#### [Your task]
From the listing below, pull out the lines that hold "risks".
┄┄┄┄┄┄┄┄┄┄┄┄┄┄┄┄┄┄┄┄
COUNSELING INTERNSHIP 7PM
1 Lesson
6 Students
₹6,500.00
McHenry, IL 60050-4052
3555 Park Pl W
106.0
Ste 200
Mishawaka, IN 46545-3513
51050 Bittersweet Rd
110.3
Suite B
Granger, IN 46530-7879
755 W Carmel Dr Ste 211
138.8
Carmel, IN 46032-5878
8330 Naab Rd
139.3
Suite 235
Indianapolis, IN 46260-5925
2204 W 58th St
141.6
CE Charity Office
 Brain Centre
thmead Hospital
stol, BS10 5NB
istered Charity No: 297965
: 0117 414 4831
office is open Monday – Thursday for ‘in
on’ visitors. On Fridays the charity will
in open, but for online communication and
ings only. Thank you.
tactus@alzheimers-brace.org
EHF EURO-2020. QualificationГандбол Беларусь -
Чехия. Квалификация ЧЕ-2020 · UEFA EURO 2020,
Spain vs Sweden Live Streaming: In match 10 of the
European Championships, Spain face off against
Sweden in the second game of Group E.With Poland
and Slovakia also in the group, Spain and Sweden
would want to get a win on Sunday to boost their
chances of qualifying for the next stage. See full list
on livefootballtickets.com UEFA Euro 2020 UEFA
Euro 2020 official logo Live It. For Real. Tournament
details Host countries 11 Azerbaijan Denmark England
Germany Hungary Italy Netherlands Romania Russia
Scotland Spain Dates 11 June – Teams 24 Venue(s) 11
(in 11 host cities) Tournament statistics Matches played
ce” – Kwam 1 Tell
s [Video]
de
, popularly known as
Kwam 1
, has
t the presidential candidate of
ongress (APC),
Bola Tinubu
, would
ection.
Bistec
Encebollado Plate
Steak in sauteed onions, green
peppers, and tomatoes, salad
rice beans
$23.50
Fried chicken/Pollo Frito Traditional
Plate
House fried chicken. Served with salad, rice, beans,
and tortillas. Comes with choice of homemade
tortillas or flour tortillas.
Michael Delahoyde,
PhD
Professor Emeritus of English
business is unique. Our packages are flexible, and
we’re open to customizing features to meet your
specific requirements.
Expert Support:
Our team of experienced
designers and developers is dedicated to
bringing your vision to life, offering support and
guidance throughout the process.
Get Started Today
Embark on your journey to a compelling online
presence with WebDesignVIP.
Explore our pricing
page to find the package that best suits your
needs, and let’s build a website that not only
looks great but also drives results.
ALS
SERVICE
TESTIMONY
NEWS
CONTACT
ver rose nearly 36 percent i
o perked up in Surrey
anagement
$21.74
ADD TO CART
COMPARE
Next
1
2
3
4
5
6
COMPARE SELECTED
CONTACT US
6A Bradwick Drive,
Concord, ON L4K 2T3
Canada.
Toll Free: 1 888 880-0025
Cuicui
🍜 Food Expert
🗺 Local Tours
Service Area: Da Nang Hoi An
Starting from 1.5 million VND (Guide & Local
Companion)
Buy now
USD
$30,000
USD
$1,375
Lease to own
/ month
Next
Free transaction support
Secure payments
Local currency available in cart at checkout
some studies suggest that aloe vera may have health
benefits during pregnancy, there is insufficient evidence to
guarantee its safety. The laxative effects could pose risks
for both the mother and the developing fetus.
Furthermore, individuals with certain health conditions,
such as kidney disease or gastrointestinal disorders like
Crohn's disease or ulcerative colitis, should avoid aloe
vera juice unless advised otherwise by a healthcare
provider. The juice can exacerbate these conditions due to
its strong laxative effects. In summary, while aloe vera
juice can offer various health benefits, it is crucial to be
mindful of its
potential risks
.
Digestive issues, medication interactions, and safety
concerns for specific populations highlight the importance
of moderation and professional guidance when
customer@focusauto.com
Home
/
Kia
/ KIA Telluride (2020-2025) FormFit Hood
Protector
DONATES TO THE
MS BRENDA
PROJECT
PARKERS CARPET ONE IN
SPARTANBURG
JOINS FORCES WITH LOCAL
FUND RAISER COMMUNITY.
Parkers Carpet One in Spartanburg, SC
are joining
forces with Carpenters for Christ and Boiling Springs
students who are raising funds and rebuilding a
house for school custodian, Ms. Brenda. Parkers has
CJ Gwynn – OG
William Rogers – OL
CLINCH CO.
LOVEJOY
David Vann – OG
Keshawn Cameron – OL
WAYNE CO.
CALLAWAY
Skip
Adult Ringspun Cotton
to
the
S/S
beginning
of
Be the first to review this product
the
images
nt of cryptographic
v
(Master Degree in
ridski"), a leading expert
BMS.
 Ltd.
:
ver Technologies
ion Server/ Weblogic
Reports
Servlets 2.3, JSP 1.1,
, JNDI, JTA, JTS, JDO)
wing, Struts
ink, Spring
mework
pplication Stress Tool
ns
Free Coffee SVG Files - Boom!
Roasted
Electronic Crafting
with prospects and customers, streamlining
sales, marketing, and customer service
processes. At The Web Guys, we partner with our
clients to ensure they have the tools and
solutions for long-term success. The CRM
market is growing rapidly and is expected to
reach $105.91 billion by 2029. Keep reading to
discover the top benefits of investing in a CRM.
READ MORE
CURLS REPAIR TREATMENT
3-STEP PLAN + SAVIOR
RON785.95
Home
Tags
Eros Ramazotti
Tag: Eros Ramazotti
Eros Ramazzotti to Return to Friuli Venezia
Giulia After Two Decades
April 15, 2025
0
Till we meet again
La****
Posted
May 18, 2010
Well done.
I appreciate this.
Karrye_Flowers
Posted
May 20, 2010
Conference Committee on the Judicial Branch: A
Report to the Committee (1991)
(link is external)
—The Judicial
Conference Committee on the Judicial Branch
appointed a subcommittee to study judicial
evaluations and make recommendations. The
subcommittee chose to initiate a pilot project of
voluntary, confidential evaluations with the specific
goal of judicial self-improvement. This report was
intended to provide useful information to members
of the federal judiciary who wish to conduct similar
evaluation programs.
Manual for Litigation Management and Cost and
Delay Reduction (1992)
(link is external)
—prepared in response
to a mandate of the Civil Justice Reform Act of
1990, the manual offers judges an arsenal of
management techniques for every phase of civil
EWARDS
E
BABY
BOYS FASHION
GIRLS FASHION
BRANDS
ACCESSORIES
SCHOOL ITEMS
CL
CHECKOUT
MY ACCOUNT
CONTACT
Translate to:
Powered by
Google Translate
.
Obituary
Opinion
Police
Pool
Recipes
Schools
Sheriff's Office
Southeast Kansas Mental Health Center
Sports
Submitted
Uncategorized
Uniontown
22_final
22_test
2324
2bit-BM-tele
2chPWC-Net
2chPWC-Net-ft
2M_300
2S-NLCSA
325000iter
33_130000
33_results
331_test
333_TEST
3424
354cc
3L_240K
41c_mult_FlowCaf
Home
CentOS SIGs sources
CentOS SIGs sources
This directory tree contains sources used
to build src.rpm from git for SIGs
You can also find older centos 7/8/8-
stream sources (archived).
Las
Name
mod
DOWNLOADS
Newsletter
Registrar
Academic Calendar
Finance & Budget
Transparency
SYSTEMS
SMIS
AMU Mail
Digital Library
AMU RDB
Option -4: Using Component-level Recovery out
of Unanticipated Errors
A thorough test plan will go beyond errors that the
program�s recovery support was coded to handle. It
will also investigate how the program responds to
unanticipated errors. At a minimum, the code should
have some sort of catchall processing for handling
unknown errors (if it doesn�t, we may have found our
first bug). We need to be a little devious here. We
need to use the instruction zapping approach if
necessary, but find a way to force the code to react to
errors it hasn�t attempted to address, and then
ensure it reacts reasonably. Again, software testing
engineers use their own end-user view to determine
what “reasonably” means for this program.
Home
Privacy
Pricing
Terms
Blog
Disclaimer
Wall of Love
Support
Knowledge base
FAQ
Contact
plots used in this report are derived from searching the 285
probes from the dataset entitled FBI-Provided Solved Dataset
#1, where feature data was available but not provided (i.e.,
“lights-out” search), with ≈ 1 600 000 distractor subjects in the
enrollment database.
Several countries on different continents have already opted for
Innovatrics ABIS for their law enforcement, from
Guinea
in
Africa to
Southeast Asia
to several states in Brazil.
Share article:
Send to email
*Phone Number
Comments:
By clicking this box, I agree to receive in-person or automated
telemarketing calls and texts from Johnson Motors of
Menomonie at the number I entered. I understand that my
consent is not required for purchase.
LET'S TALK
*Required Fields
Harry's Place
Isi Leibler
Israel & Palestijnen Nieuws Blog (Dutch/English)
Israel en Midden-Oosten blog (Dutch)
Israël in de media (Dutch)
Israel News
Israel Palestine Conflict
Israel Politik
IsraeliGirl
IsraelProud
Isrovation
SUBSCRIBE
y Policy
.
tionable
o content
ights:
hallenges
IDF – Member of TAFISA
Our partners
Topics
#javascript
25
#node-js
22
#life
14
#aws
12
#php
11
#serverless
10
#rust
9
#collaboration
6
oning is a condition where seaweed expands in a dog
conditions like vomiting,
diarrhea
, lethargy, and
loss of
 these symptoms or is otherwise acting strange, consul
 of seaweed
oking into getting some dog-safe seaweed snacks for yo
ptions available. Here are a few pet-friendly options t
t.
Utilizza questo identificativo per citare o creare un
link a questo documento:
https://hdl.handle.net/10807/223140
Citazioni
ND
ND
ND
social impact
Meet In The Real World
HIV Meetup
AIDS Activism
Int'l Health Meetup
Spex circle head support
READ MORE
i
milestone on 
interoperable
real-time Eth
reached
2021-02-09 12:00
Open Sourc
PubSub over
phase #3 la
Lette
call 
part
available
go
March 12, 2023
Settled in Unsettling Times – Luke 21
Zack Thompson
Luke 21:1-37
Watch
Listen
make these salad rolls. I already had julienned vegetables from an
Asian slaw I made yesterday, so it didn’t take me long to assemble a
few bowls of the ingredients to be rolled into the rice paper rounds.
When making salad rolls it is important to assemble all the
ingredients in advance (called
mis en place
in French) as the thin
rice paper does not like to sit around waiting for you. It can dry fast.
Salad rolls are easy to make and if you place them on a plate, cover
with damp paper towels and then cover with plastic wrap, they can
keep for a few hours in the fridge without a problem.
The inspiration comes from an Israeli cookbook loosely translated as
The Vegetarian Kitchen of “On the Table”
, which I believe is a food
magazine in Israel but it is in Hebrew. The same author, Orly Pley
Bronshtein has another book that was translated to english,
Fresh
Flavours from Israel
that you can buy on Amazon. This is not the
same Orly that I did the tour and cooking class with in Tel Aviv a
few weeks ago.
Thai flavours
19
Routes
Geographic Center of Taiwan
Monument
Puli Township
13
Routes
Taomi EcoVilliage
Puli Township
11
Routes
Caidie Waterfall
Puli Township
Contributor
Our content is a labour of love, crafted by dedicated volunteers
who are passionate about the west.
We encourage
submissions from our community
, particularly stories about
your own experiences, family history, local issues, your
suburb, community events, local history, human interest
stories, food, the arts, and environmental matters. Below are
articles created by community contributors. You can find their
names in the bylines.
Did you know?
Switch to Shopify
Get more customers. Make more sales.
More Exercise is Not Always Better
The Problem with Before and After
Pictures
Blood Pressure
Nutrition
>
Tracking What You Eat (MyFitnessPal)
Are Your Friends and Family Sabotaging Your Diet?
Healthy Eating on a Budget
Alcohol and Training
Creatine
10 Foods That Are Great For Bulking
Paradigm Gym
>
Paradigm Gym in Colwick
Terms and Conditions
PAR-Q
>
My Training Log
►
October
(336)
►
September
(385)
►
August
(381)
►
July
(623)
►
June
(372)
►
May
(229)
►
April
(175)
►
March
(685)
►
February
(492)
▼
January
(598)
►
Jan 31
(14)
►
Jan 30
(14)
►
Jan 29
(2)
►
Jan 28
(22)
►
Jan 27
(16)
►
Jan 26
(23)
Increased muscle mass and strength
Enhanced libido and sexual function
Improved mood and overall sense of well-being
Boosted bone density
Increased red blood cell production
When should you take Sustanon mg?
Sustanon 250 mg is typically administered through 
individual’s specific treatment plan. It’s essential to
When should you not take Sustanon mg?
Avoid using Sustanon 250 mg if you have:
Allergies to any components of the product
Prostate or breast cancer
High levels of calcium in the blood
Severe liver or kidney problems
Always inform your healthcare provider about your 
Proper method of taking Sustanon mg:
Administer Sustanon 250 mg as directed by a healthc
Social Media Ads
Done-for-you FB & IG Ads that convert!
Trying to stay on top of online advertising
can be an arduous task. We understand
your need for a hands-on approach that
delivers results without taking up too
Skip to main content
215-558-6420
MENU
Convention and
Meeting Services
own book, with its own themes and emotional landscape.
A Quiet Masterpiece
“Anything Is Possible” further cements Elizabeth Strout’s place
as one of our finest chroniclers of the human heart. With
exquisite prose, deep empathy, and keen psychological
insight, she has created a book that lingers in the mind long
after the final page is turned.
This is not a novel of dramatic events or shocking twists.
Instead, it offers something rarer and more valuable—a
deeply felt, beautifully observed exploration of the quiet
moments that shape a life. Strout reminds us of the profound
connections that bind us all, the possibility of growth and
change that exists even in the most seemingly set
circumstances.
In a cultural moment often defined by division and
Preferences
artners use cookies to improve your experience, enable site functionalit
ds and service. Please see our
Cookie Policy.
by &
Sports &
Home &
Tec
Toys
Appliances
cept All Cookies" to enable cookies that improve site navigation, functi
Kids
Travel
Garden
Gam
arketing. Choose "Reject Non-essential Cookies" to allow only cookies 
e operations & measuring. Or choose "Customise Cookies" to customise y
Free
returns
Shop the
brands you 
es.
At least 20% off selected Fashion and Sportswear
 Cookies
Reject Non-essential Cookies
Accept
┄┄┄┄┄┄┄┄┄┄┄┄┄┄┄┄┄┄┄┄
#### [Answer for the task]
guarantee its safety. The laxative effects could pose risks
potential risks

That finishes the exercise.